Suriname's President Desi Bouterse has been sentenced to 20 years of imprisonment for the execution of 15 political opponents. The decision came by the panel of three judges on November 29 that marked the end of a historical trial that began in November 2007. The judges did not issue an arrest warrant. On the other hand, Bouterse's attorney, Irvin Kanhai, immediately appealed against the verdict calling it a pure political vendetta. Bouterse headed the South American nation through the 1980s as chief of a military government and then assumed office in 2010 and secured re-election five years later.
The court ruled that Bouterse had conducted an operation in which soldiers under his direction abducted 16 leading government critics which included lawyers, journalists and university teachers from their homes and killed 15 of them at a fortress in the capital Paramaribo in 1982. Bouterse, 74 is currently in China due to some official works and gave no immediate comment. The leader was expected to return Suriname on Saturday or Sunday, according to the vice president of his National Democratic Party (NDP). The government asked Suriname's inhabitants to keep calm shortly after the court issued its decision.
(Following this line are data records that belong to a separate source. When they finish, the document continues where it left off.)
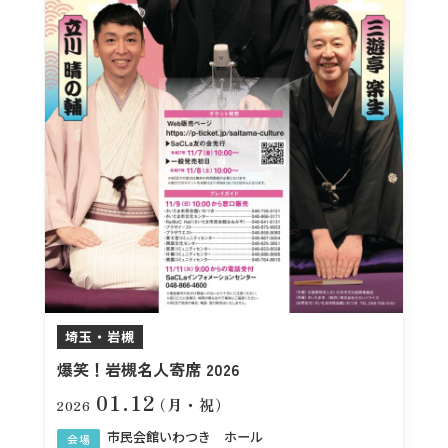
埼玉・岩槻
爆笑！岩槻名人寄席 2026
01.12
（月・祝）
2026
市民会館いわつき ホール
会場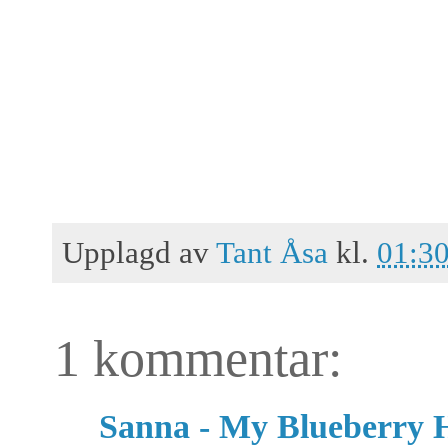
Upplagd av
Tant Åsa
kl.
01:3
1 kommentar:
Sanna - My Blueberry 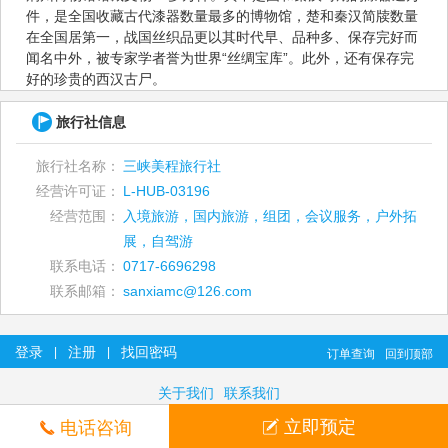
件，是全国收藏古代漆器数量最多的博物馆，楚和秦汉简牍数量
在全国居第一，战国丝织品更以其时代早、品种多、保存完好而
闻名中外，被专家学者誉为世界“丝绸宝库”。此外，还有保存完
好的珍贵的西汉古尸。
旅行社信息
旅行社名称：
三峡美程旅行社
经营许可证：
L-HUB-03196
经营范围：
入境旅游，国内旅游，组团，会议服务，户外拓
展，自驾游
联系电话：
0717-6696298
联系邮箱：
sanxiamc@126.com
登录
注册
找回密码
|
|
订单查询
回到顶部
关于我们
联系我们
立即预定
电话咨询
©2026 美程旅游官网（宜昌三峡旅游） www.sxykzx.com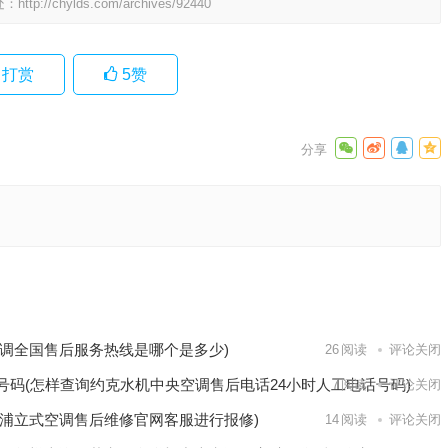
处：
http://chylds.com/archives/92440
打赏
5
赞
莱克斯
的联系电
下一篇
调全国售后服务热线是哪个是多少)
26
阅读
评论关闭
号码(怎样查询约克水机中央空调售后电话24小时人工电话号码)
7
阅读
评论关闭
浦立式空调售后维修官网客服进行报修)
14
阅读
评论关闭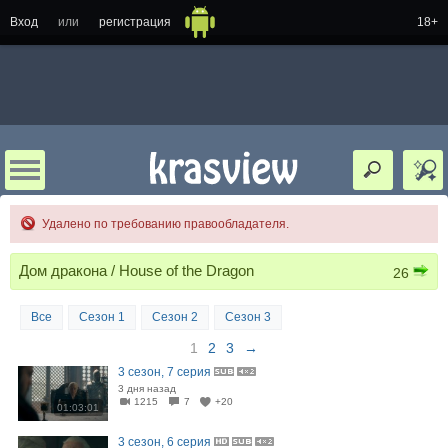
Вход
или
регистрация
18+
Удалено по требованию правообладателя.
Дом дракона / House of the Dragon
26
Все
Сезон 1
Сезон 2
Сезон 3
1
2
3
→
3 сезон, 7 серия
3 дня назад
1215
7
+20
01:03:01
3 сезон, 6 серия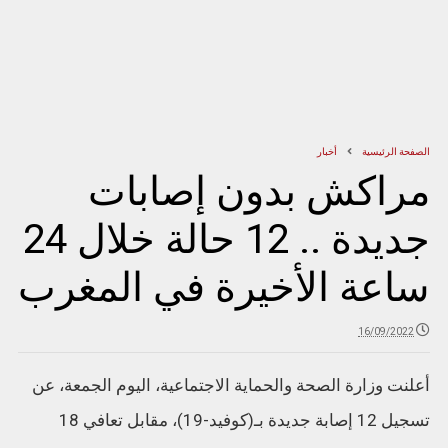
الصفحة الرئيسية
أخبار
مراكش بدون إصابات
جديدة .. 12 حالة خلال 24
ساعة الأخيرة في المغرب
16/09/2022
أعلنت وزارة الصحة والحماية الاجتماعية، اليوم الجمعة، عن
تسجيل 12 إصابة جديدة بـ(كوفيد-19)، مقابل تعافي 18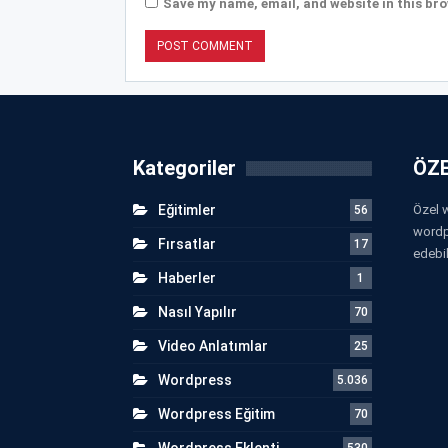
Save my name, email, and website in this bro
Kategoriler
ÖZE
Eğitimler
Özel w
56
wordp
Fırsatlar
17
edebil
Haberler
1
Nasıl Yapılır
70
Video Anlatımlar
25
Wordpress
5.036
Wordpress Eğitim
70
Wordpress Eklenti
530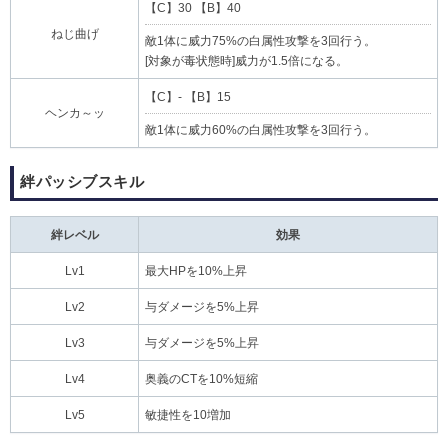
【C】30 【B】40
ねじ曲げ
敵1体に威力75%の白属性攻撃を3回行う。
[対象が毒状態時]威力が1.5倍になる。
【C】- 【B】15
ヘンカ～ッ
敵1体に威力60%の白属性攻撃を3回行う。
絆パッシブスキル
絆レベル
効果
Lv1
最大HPを10%上昇
Lv2
与ダメージを5%上昇
Lv3
与ダメージを5%上昇
Lv4
奥義のCTを10%短縮
Lv5
敏捷性を10増加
The head of the opposition Democratic Alternative '91 party, Angelic del Castillo said that Bouterse had disqualified himself from remaining the leader of Suriname and demanded his resignation immediately. Del Castillo said that it is in the dignity of the office and nation. The court also charged six other former military officers of murder for forcibly removing victims from their homes at night or participating in the shooting. In 1999, Bouterse was also convicted of drug trafficking by a court in the Netherlands, but he denied any wrongdoing. A top judge of Suriname in 2005 convicted Bouterse's son, Dino, of leading a gang that trafficked in cocaine, illegal arms, and stolen luxury cars.